The Legal and General financial services group, entirely legally, holds what it calls a “strategic land portfolio… stretching from Luton to Cardiff and comprising 3,550 acres”. Its rationale is simple: “Strategic land holdings are underpinned by their existing use value”, such as farming, “and give us the opportunity to create further value through planning promotion and infrastructure works over the medium to long term”. Shrubsole points out it is nearly all in green belt areas, bought with the aim of lobbying to get the restrictions ripped up. He also doubts there is a special dastardly class of speculator: “Rather, the practice of hoarding land awaiting a higher return is something that all landowners do”.

The massive sell-off of publicly-owned land is another key factor inhibiting councils from building cheap housing. A survey of councils by the Royal Town Planning Institute found it was the highest-rated reason for not building. Yet, Christophers points out that commentators did not pick up on the contradiction, in the same 2017 conference speech, between Theresa May’s promise of ‘a new generation of council houses’ and her pledge to ensure that councils release more land to the private sector.

Council-owned farms, which were a way into farming for people without inheritance, have been part of the land sell-off. Moreover, subsidies have been skewed in recent years to support big landowners – agribusiness benefits, small farmers suffer. From 2003, subsidies have been paid on a farm area basis, so the more you own the more you get. Seventeen dukes received £8 million in 2015 and, in the following year, 14 marquises were handed £3.5 million from the taxpayer. That is a key reason for the rise in the value of agricultural land in recent years – a further taxpayer boost for aristocrats.

It is completely inadequate to hope, however, as Shrubsole does, that they will somehow play a role of ‘active stewardship’. He calls for a reformed system of subsidies to provide a spur but then, presumably recognising that this is not enough, says that “it will require the aristocracy’s active participation. Will they rise to such a challenge?”


The Labour Party recently published a report, Land for the Many. One of the authors was Guy Shrubsole and it raises some radical policy demands. The housing charity Shelter has also issued a report calling for land reform.

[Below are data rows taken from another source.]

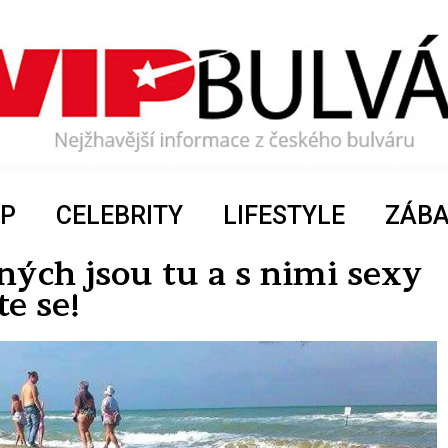
P
CELEBRITY
LIFESTYLE
ZÁB
ných jsou tu a s nimi sexy
e se!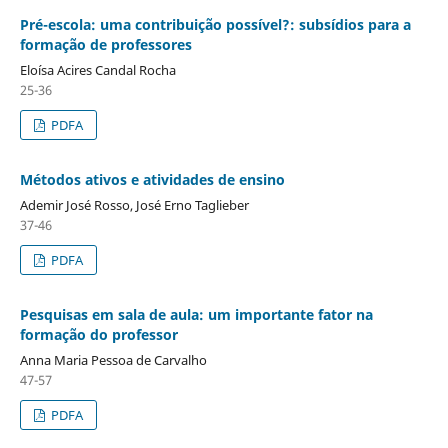
Pré-escola: uma contribuição possível?: subsídios para a
formação de professores
Eloísa Acires Candal Rocha
25-36
PDFA
Métodos ativos e atividades de ensino
Ademir José Rosso, José Erno Taglieber
37-46
PDFA
Pesquisas em sala de aula: um importante fator na
formação do professor
Anna Maria Pessoa de Carvalho
47-57
PDFA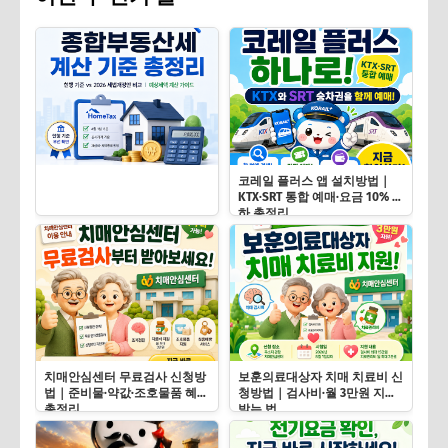
코레일 플러스 앱 설치방법｜
KTX·SRT 통합 예매·요금 10% 인
하 총정리
치매안심센터 무료검사 신청방
보훈의료대상자 치매 치료비 신
법｜준비물·약값·조호물품 혜택
청방법｜검사비·월 3만원 지원
총정리
받는 법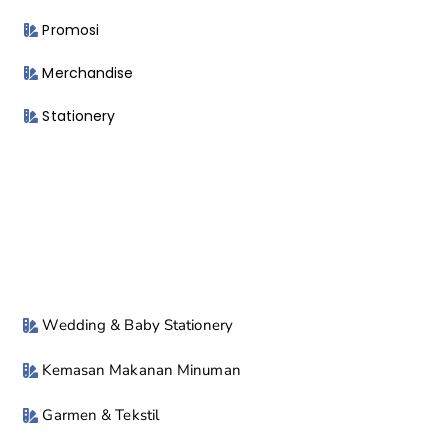
Promosi
Merchandise
Stationery
Wedding & Baby Stationery
Kemasan Makanan Minuman
Garmen & Tekstil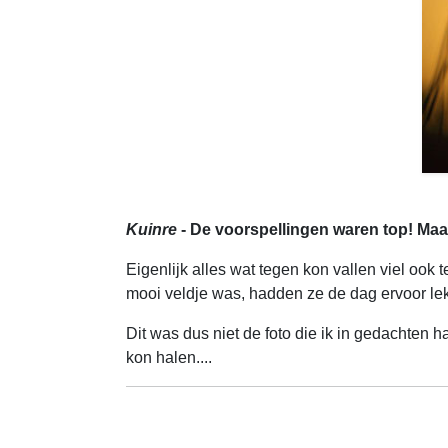
Kuinre
- De voorspellingen waren top! Maar 
Eigenlijk alles wat tegen kon vallen viel oo
mooi veldje was, hadden ze de dag ervoor le
Dit was dus niet de foto die ik in gedachten 
kon halen....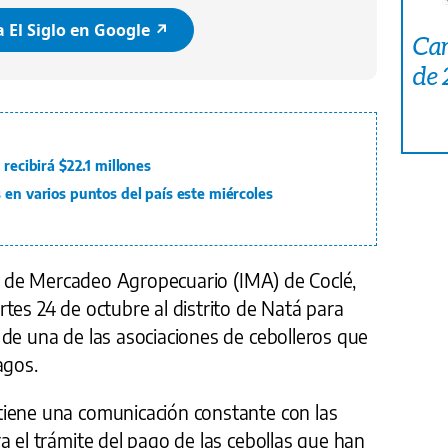
 El Siglo en Google ↗️
Car
de
 recibirá $22.1 millones
 en varios puntos del país este miércoles
uto de Mercadeo Agropecuario (IMA) de Coclé,
tes 24 de octubre al distrito de Natá para
de una de las asociaciones de cebolleros que
agos.
tiene una comunicación constante con las
a el trámite del pago de las cebollas que han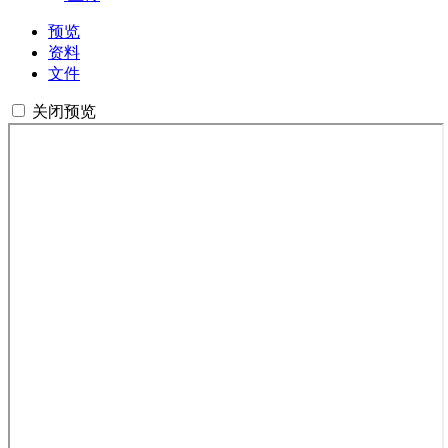
预览
资料
文件
关闭预览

Labour is considering a halt to land privatisation, tax changes, greater transparency, a community participation agency and a community right-to-buy scheme based on the Scottish model.

In addition, there has been talk of capital controls and setting a target for the Bank of England to restrain house prices. Capitalist economist Kate Barker warned: “A house price target is a difficult one for government. It is totally absurd for the Bank of England unless given control of a whole other range of policies”. This points to the danger of a limited programme. Rather than giving yet more power to the Bank of England – made ‘independent’ as one of the earliest acts of Tony Blair’s first government, to the delight of big business – all the main banks and financial institutions should be nationalised and made accountable to the aims of a Jeremy Corbyn-led government. So should the huge private estates owned by a tiny number of giant landlords.

These books are part of a revival of radical, class-based ideas, and a decline in those associated with New Labour and neoliberalism. They are thought-provoking and offer many important facts and figures. They can play a part in the debate and, no doubt, will arouse justified anger. While they reflect this process of searching and testing out left-wing ideas, however, they remain programmatically limited, even by comparison to earlier Labour policy, let alone a socialist programme needed to end the rule of capital.

Land has not become any less salient for the socialist transformation of society than it was in 1847 when Karl Marx and Friedrich Engels put land nationalisation at the top of the demands in the Communist Manifesto. Even the Labour manifesto of 1945 stipulated that the party believed “in land nationalisation and will work towards it”. The depth of the crisis of British and world capitalism will help put it back on the agenda.